## Stored items from a collection
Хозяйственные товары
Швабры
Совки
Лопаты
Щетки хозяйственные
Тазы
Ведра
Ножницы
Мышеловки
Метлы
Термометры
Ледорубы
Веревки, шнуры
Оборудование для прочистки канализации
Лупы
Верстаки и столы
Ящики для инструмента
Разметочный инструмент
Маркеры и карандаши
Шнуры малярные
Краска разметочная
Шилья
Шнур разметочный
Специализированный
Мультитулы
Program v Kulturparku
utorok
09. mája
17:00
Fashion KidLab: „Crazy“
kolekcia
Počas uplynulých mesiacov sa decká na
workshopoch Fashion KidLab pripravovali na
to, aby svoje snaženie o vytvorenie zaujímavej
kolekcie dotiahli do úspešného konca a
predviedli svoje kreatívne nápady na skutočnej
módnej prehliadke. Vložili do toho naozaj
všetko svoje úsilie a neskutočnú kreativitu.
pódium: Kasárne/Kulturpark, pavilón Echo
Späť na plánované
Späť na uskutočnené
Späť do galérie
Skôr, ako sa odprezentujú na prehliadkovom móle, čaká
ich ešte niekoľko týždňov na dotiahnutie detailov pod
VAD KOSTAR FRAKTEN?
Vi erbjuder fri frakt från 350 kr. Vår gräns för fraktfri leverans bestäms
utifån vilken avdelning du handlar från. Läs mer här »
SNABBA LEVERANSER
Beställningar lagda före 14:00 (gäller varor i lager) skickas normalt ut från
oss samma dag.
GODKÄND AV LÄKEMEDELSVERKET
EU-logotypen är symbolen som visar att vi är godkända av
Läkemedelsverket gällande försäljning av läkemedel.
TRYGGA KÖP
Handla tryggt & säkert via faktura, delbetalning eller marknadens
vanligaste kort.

--

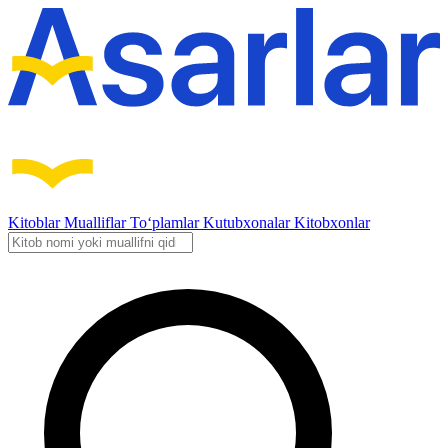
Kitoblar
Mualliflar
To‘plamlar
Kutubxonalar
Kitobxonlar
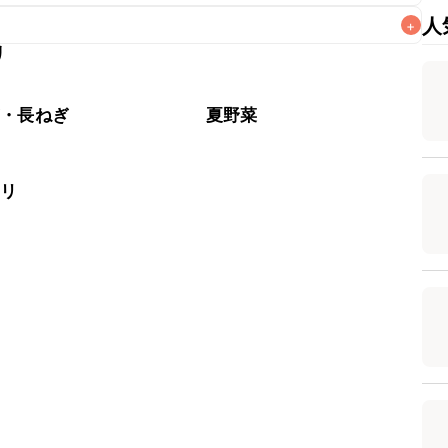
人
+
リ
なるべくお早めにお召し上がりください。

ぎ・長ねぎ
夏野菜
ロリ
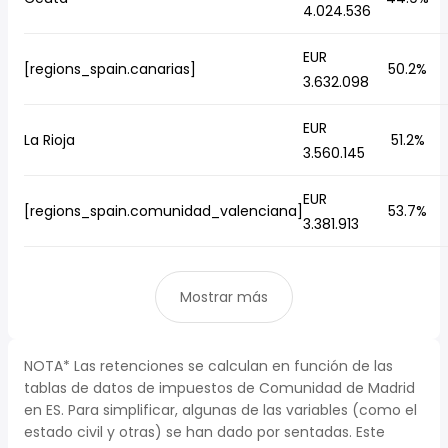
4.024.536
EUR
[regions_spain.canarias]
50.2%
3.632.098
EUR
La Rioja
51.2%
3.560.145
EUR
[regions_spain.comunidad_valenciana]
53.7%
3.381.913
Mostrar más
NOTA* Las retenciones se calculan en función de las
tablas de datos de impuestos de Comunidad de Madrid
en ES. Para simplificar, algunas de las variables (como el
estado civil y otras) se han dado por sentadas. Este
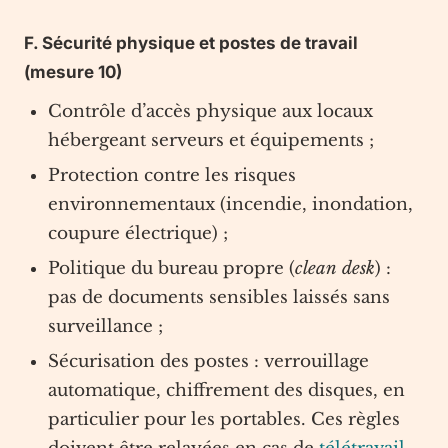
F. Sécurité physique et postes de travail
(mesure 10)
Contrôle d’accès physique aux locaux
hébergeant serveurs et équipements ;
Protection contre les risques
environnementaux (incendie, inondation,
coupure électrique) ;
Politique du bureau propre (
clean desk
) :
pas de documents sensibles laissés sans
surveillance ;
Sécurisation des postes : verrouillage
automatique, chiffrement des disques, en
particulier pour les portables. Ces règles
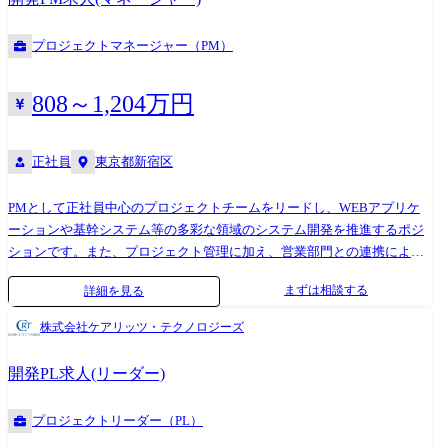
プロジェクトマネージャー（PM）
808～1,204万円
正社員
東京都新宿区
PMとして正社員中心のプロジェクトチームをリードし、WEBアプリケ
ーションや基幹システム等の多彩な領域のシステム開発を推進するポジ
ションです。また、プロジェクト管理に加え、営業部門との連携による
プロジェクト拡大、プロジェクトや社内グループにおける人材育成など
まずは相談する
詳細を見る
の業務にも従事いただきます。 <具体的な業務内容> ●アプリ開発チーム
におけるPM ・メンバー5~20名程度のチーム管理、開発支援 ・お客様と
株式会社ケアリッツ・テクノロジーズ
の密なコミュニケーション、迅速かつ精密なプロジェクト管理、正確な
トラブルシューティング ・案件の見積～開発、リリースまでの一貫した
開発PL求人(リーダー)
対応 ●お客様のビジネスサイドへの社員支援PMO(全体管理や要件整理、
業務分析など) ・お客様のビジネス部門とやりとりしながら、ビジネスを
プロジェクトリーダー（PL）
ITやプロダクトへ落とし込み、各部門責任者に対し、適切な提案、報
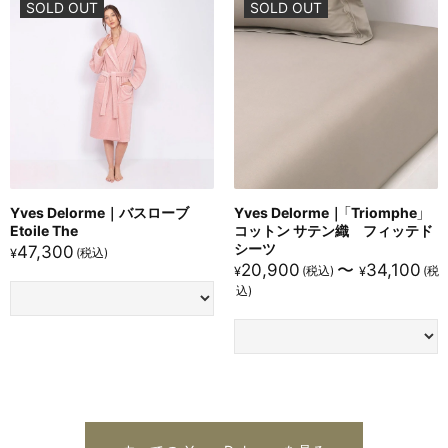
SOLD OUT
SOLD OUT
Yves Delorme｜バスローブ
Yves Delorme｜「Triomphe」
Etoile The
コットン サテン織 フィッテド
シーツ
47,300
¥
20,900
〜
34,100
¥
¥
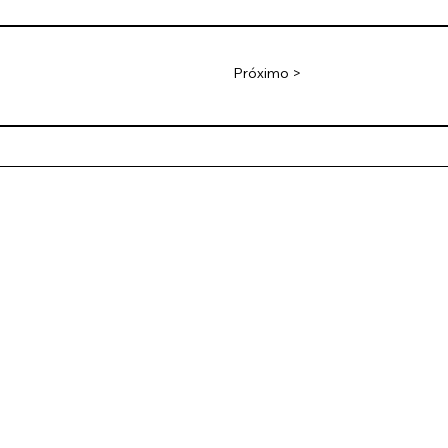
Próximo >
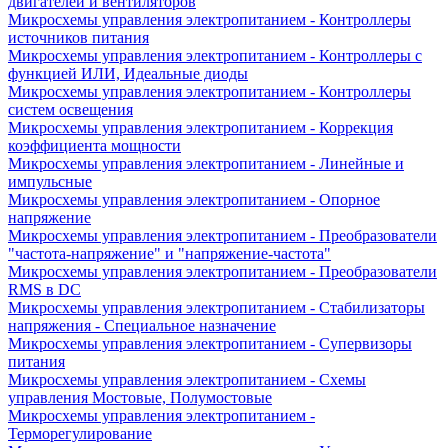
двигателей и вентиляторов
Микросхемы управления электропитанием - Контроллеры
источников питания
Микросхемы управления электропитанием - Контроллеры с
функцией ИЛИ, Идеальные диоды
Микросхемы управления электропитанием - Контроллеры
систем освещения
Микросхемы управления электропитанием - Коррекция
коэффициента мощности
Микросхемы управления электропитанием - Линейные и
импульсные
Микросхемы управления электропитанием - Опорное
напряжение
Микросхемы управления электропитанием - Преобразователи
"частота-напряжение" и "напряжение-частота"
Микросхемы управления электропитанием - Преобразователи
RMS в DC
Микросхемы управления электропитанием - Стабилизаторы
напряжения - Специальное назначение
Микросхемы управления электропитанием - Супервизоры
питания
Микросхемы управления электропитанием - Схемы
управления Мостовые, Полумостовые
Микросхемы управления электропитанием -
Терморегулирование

--

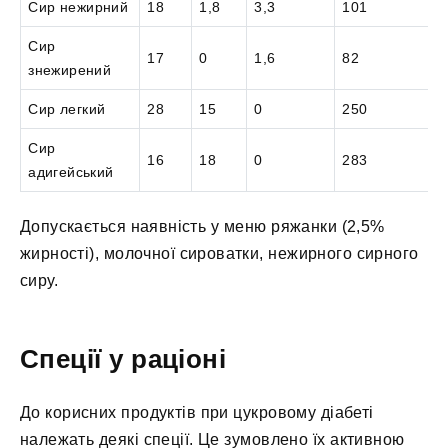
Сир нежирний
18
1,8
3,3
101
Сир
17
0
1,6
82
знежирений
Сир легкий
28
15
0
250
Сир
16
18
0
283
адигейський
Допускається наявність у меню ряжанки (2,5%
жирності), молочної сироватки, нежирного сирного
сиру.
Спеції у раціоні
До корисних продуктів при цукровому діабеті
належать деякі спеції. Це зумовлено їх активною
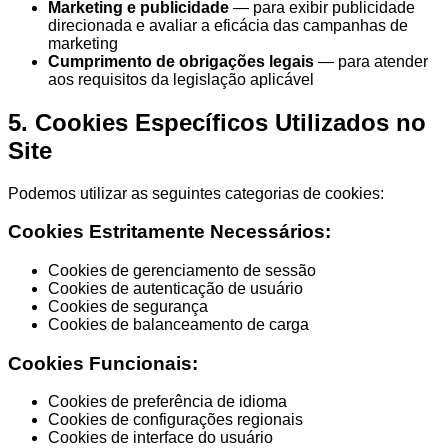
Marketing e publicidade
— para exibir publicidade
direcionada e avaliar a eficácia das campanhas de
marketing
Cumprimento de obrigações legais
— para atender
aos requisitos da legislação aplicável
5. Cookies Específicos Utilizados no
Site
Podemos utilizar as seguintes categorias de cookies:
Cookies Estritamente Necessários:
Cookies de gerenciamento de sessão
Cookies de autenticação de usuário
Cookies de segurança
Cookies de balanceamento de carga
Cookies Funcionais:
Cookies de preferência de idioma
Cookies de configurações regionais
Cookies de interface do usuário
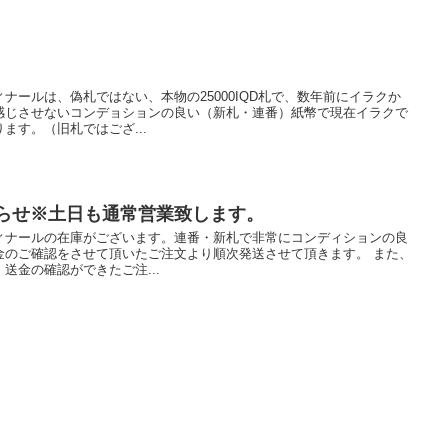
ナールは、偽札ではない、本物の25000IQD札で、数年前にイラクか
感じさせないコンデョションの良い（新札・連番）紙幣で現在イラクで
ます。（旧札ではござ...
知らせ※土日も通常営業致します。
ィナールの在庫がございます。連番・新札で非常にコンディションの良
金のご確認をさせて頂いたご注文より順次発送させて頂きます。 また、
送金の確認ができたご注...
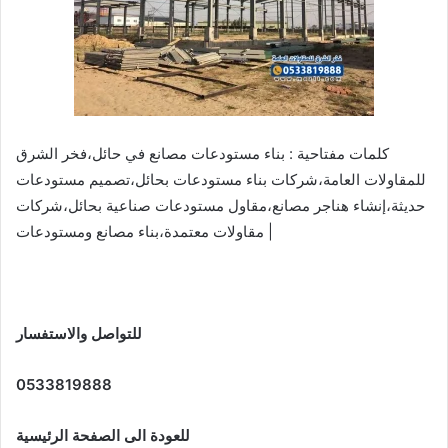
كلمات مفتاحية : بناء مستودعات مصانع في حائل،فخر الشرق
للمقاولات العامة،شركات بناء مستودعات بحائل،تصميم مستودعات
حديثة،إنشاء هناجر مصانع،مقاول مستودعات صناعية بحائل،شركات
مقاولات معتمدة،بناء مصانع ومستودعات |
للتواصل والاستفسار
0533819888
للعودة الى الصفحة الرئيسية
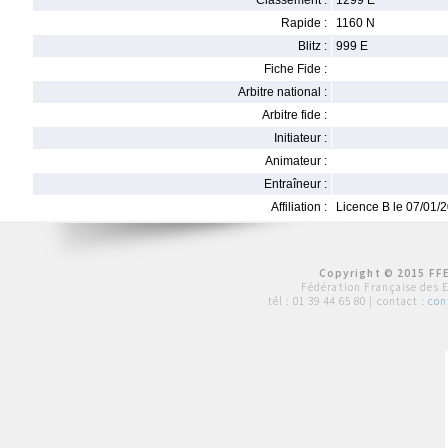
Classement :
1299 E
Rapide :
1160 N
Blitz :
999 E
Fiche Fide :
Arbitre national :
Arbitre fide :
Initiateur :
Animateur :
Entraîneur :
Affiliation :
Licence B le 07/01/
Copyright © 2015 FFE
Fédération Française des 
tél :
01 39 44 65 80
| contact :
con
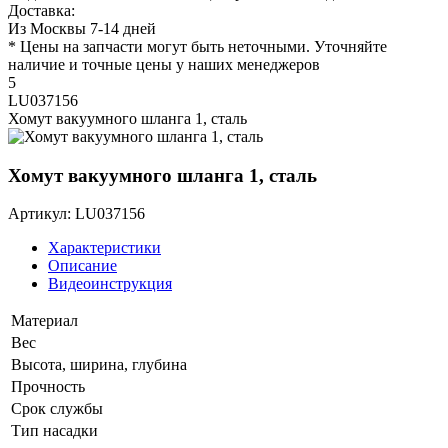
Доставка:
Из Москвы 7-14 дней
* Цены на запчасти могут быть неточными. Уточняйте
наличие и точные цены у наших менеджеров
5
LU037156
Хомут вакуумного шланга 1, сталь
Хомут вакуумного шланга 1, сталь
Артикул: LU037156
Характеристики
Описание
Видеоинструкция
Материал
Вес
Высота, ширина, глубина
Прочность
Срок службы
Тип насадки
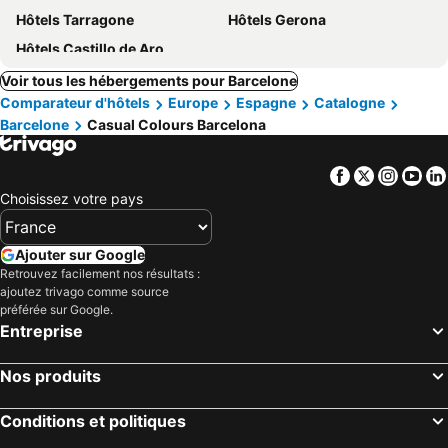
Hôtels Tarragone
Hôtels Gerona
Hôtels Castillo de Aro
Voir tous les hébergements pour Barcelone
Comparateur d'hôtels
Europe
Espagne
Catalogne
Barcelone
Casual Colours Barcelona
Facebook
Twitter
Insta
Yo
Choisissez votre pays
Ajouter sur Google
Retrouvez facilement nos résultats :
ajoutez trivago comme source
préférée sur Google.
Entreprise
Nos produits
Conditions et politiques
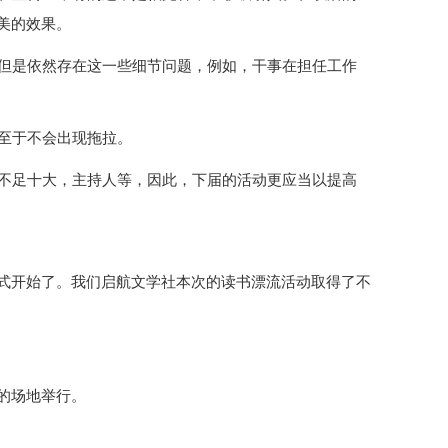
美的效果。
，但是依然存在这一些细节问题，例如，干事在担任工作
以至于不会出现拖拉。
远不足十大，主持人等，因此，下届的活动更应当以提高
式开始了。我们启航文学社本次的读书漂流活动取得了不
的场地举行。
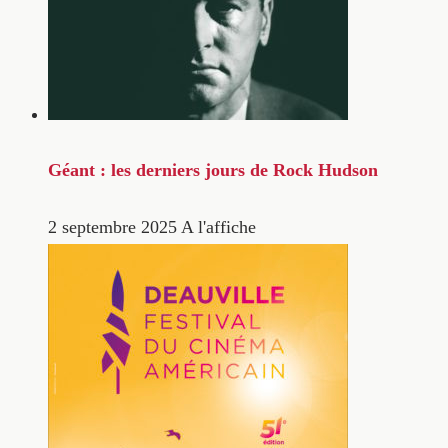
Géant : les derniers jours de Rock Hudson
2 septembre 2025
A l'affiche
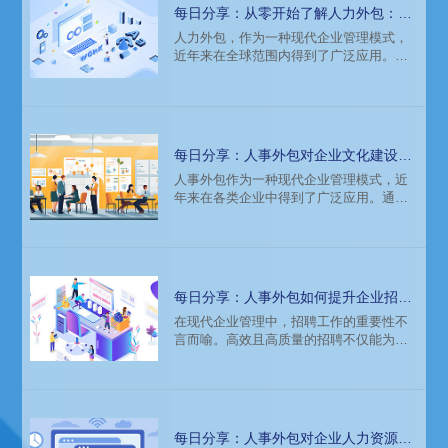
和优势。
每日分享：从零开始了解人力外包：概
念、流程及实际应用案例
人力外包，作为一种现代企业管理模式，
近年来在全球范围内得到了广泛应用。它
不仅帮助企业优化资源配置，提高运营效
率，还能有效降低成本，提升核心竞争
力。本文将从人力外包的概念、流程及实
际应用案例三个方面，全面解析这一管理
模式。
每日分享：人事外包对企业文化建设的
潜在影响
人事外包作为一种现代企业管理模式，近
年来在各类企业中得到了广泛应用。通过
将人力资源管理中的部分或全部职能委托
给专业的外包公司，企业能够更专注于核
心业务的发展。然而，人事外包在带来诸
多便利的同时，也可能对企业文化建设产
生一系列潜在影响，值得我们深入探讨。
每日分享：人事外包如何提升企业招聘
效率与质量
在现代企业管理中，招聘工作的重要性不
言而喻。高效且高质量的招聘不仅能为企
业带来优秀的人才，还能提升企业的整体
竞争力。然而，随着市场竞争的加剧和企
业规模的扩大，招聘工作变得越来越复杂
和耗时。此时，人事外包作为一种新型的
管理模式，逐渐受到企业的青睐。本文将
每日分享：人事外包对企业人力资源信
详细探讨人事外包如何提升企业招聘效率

## Problem details
Repeat, exactly as they stand above, the lines from the line with "Läkemedelsverket gällande försäljning" to the line with "vanligaste kort.", both lines included.

## Exercise result
Läkemedelsverket gällande försäljning av läkemedel.
TRYGGA KÖP
Handla tryggt & säkert via faktura, delbetalning eller marknadens
vanligaste kort.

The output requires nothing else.